[WORK TASK] Copy out the listing that follows, exactly, without its pictures.

=== EXERCISE DATA ===

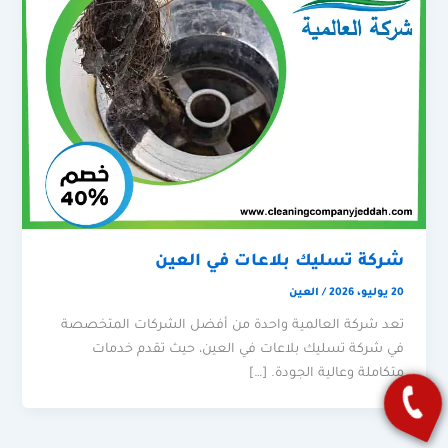
شركة تسليك بلاعات في العين
20 يوليو، 2026
/
العين
تعد شركة العالمية واحدة من أفضل الشركات المتخصصة
في شركة تسليك بلاعات في العين، حيث تقدم خدمات
متكاملة وعالية الجودة. […]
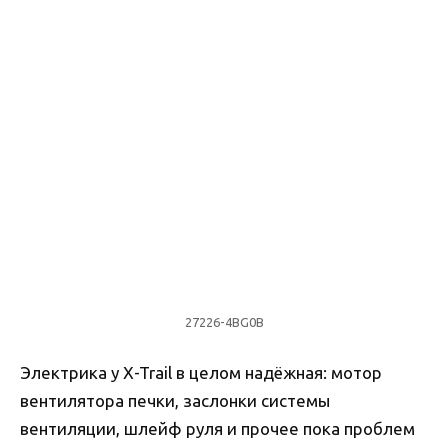
27226-4BG0B
Электрика у X-Trail в целом надёжная: мотор
вентилятора печки, заслонки системы
вентиляции, шлейф руля и прочее пока проблем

===

[RESPONSE TO THIS EXERCISE]
شركة تسليك بلاعات في العين
20 يوليو، 2026
/
العين
تعد شركة العالمية واحدة من أفضل الشركات المتخصصة
في شركة تسليك بلاعات في العين، حيث تقدم خدمات
متكاملة وعالية الجودة. […]
27226-4BG0B
Электрика у X-Trail в целом надёжная: мотор
вентилятора печки, заслонки системы
вентиляции, шлейф руля и прочее пока проблем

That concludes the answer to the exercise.